Chapter 7. Administration

Table of Contents

Hardware
Time Synchronization
Node Configuration
Running Backups
Adding and Removing Nodes
Upgrading a JE Replication Group
Upgrade Process
Things To Remember While Upgrading
Handling Problems While Upgrading
Resetting a Replication Group

This chapter describes issues pertaining to running a JE replication application. The topics discussed here have to do with hardware configuration, backups, node configuration, and other management issues that exist once the application has been placed into production.

Hardware

A JE replicated application should run well on typical commodity multi-core hardware, although greater hardware requirements than this may be driven by the architecture of your particular application. Check with the software developers who wrote your JE replicated application for any additional requirements they may have over and above typical multi-core hardware.

That said, keep the following in mind when putting a JE replication application into production:

  • Examine the hardware you intend to use, and review it for common points of failure between nodes in the replication groups, such as shared power supplies, routers and so forth.

  • The hardware that you use does not have to be identical across the entire production hardware. However, it is important to ensure that the least capable electable node has the resources to function as the Master.

    The Master is typically the node where demand for machine resources is the greatest. It needs to supply the replication streams for each active Replica, in addition to servicing the transaction load.

    Note that JE requires Monitor nodes to have minimal resource consumption (although, again, your application developers may have written your Monitor nodes such that they need resources over and above what JE requires), because Monitor nodes only listen for changes in the replication group.

  • Finally, your network is a critical part of your hardware requirements. It is critical that your network be capable of delivering adequate throughput under peak expected production work loads.

    Remember that your replicated application can consume quite a lot of network resources when a Replica starts up for the first time, or starts up after being shutdown for a long time. This is because the Replica must obtain all the data that it needs to operate. Essentially, this is a duplicate of the data contained by the Master node. So however much data the Master node holds, that much data will be transmitted across your network per node every time you start a new node.

    For restarting nodes, the amount of data that will cross your network is equal to the delta between the time the Replica last shutdown and the state of your Master node at the time that the Replica is starting up again. If the Replica has been down for a long time (days or weeks), this can be quite a lot of data, depending on your Master node's workload.

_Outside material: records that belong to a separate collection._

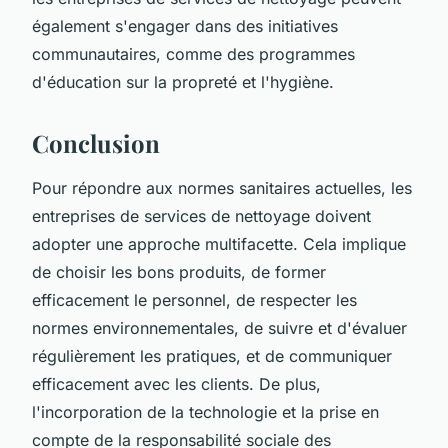
également s'engager dans des initiatives
communautaires, comme des programmes
d'éducation sur la propreté et l'hygiène.
Conclusion
Pour répondre aux normes sanitaires actuelles, les
entreprises de services de nettoyage doivent
adopter une approche multifacette. Cela implique
de choisir les bons produits, de former
efficacement le personnel, de respecter les
normes environnementales, de suivre et d'évaluer
régulièrement les pratiques, et de communiquer
efficacement avec les clients. De plus,
l'incorporation de la technologie et la prise en
compte de la responsabilité sociale des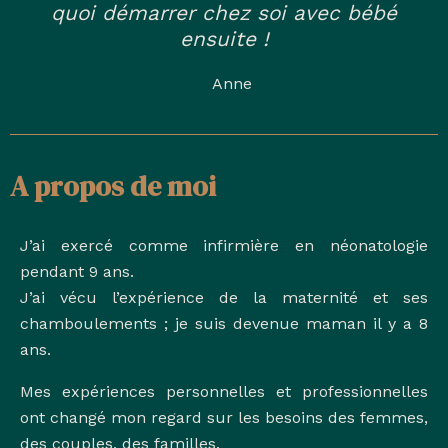
quoi démarrer chez soi avec bébé
ensuite !
Anne
A propos de moi
J’ai exercé comme infirmière en néonatologie
pendant 9 ans.
J’ai vécu l’expérience de la maternité et ses
chamboulements ; je suis devenue maman il y a 8
ans.
Mes expériences personnelles et professionnelles
ont changé mon regard sur les besoins des femmes,
des couples, des familles.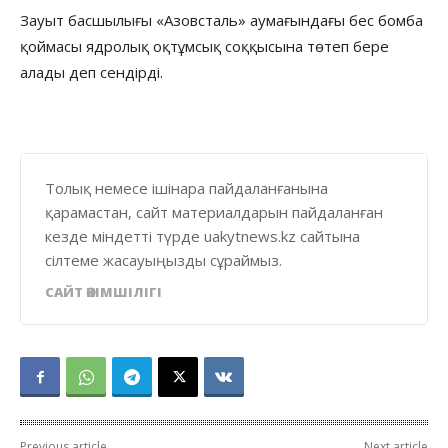
Зауыт басшылығы «Азовсталь» аумағындағы бес бомба
қоймасы ядролық оқтұмсық соққысына төтеп бере
алады деп сендірді.
Толық немесе ішінара пайдаланғанына
қарамастан, сайт материалдарын пайдаланған
кезде міндетті түрде uakytnews.kz сайтына
сілтеме жасауыңызды сұраймыз.
САЙТ ӘКІМШІЛІГІ
Previous article
Next article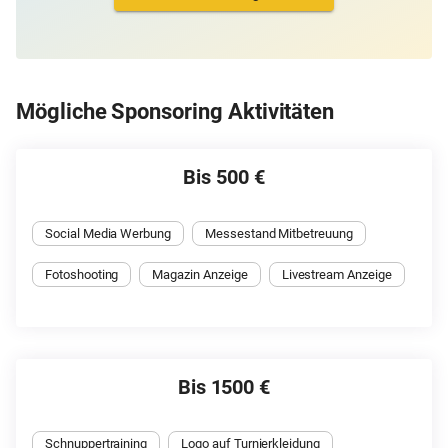
Mögliche Sponsoring Aktivitäten
Bis 500 €
Social Media Werbung
Messestand Mitbetreuung
Fotoshooting
Magazin Anzeige
Livestream Anzeige
Bis 1500 €
Schnuppertraining
Logo auf Turnierkleidung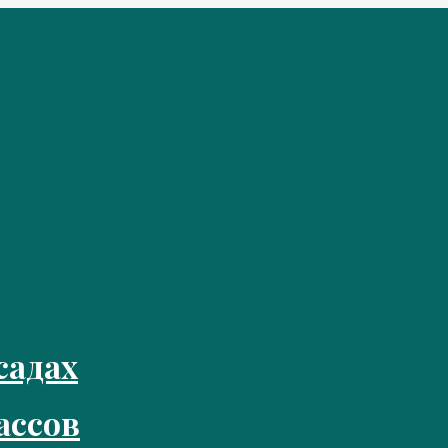
садах
ассов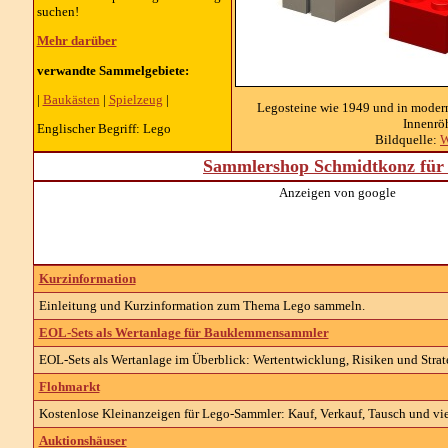
suchen!
Mehr darüber
verwandte Sammelgebiete:
|
Baukästen
|
Spielzeug
|
Legosteine wie 1949 und in moderne
Innenrö
Englischer Begriff: Lego
Bildquelle:
W
Sammlershop Schmidtkonz für 
Anzeigen von google
Kurzinformation
Einleitung und Kurzinformation zum Thema Lego sammeln.
EOL-Sets als Wertanlage für Bauklemmensammler
EOL-Sets als Wertanlage im Überblick: Wertentwicklung, Risiken und Strat
Flohmarkt
Kostenlose Kleinanzeigen für Lego-Sammler: Kauf, Verkauf, Tausch und vie
Auktionshäuser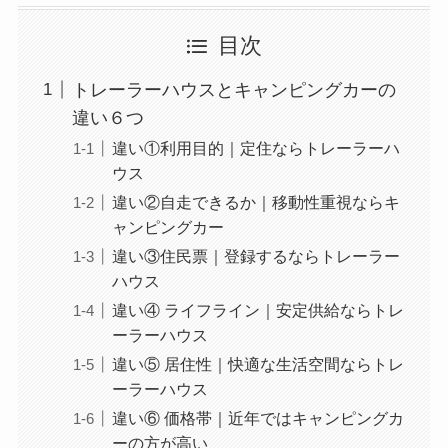
目次
トレーラーハウスとキャンピングカーの
違い６つ
違い①利用目的｜定住ならトレーラーハ
ウス
違い②自走できるか｜移動性重視ならキ
ャンピングカー
違い③住民票｜登録するならトレーラー
ハウス
違い④ ライフライン｜安定供給ならトレ
ーラーハウス
違い⑤ 居住性｜快適な生活空間ならトレ
ーラーハウス
違い⑥ 価格帯｜近年ではキャンピングカ
ーの方が高い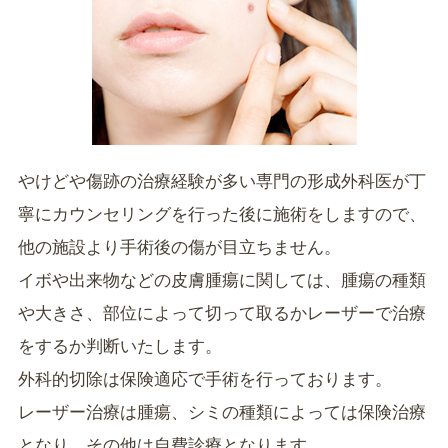
やけどや傷跡の治療経験が多い専門の形成外科医が丁
寧にカウンセリングを行った後に施術をしますので、
他の施設より手術後の傷が目立ちません。
イボや出来物などの皮膚腫瘍に関しては、腫瘍の種類
や大きさ、部位によって切って取るかレーザーで治療
をするか判断いたします。
外科的切除は保険適応で手術を行っております。
レーザー治療は腫瘍、シミの種類によっては保険治療
となり、その他は自費診療となります。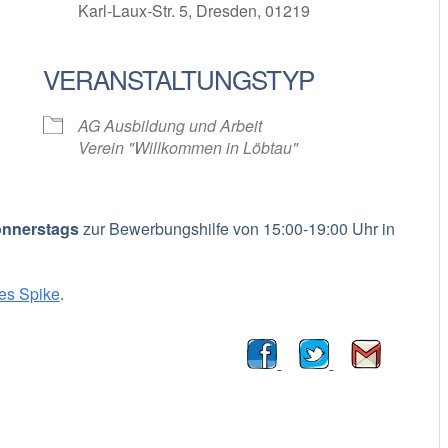
Karl-Laux-Str. 5, Dresden, 01219
VERANSTALTUNGSTYP
oogle Kalender
iCalendar
AG Ausbildung und Arbeit
Verein "Willkommen in Löbtau"
nnerstags
zur Bewerbungshilfe von 15:00-19:00 Uhr in
des Spike
.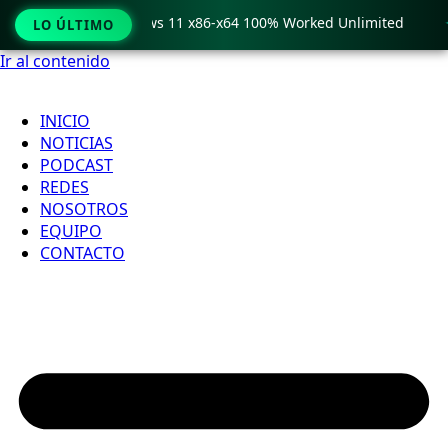
ro Crack only Windows 11 x86-x64 100% Worked Unlimited

LO ÚLTIMO
Ir al contenido
INICIO
NOTICIAS
PODCAST
REDES
NOSOTROS
EQUIPO
CONTACTO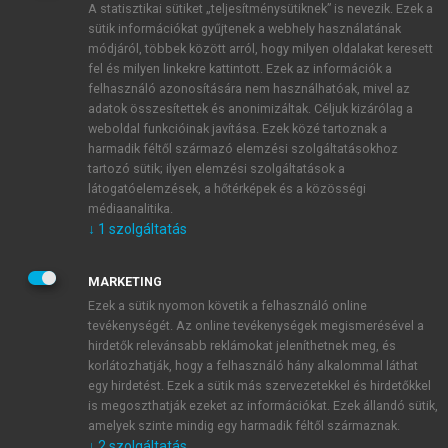
A statisztikai sütiket „teljesítménysütiknek” is nevezik. Ezek a
sütik információkat gyűjtenek a webhely használatának
módjáról, többek között arról, hogy milyen oldalakat keresett
ÚJ FIÓK LÉTREHOZÁSA
fel és milyen linkekre kattintott. Ezek az információk a
1 óra díjmentes hozzáférés
felhasználó azonosítására nem használhatóak, mivel az
adatok összesítettek és anonimizáltak. Céljuk kizárólag a
weboldal funkcióinak javítása. Ezek közé tartoznak a
E-MAIL-CÍM
harmadik féltől származó elemzési szolgáltatásokhoz
tartozó sütik; ilyen elemzési szolgáltatások a
látogatóelemzések, a hőtérképek és a közösségi
NÉV
médiaanalitika.
↓
1
szolgáltatás
JELSZÓ
MARKETING
Ezek a sütik nyomon követik a felhasználó online
tevékenységét. Az online tevékenységek megismerésével a
JELSZÓ ÚJRA
hirdetők relevánsabb reklámokat jeleníthetnek meg, és
korlátozhatják, hogy a felhasználó hány alkalommal láthat
egy hirdetést. Ezek a sütik más szervezetekkel és hirdetőkkel
is megoszthatják ezeket az információkat. Ezek állandó sütik,
Kérek értesítést a MeRSZ újdonságairól, akcióiról.
amelyek szinte mindig egy harmadik féltől származnak.
↓
2
szolgáltatás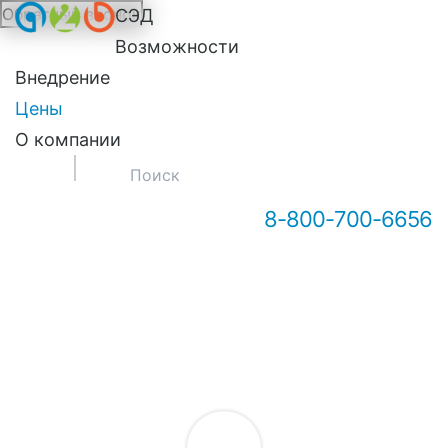
Обратный звонок
СЭД
Онлайн-консультация А2Б
Возможности
Внедрение
Цены
О компании
8-800-700-6656
Здравствуйте! Мы можем вам
чем-то помочь?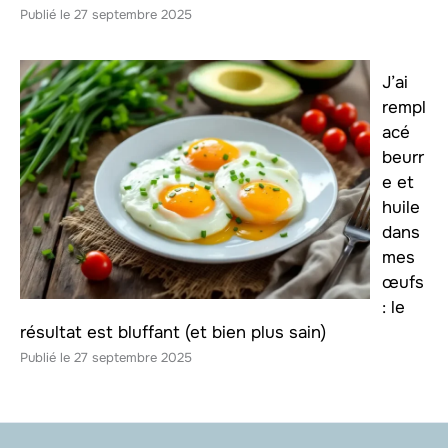
27 septembre 2025
J’ai
rempl
acé
beurr
e et
huile
dans
mes
œufs
: le
résultat est bluffant (et bien plus sain)
27 septembre 2025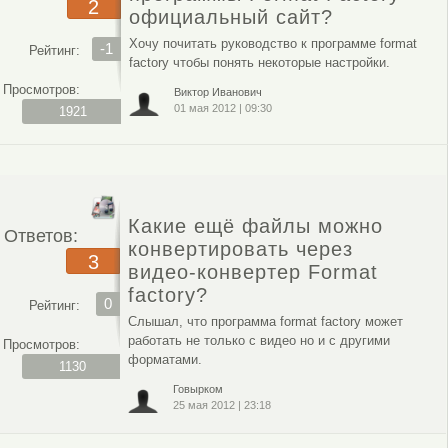
2
официальный сайт?
Хочу почитать руководство к программе format
-1
Рейтинг:
factory чтобы понять некоторые настройки.
Просмотров:
Виктор Иванович
01 мая 2012
|
09:30
1921
Какие ещё файлы можно
Ответов:
конвертировать через
3
видео-конвертер Format
factory?
0
Рейтинг:
Слышал, что программа format factory может
работать не только с видео но и с другими
Просмотров:
форматами.
1130
Говырком
25 мая 2012
|
23:18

    Be aware, however, that restarting nodes do not have to get their data from the Master node. It is possible for them to catch up, or nearly catch up, using data obtained from some other currently running Replica. See Restoring Log Files for more information.

    Good application performance also depends on the latency of network connections used by electable and monitor nodes to perform elections, report election results, and obtain acknowledgments. Consider deploying secondary nodes on machines with higher latency connections to the other members of the replication group, keeping in mind that these nodes still have the same throughput requirements as electable nodes.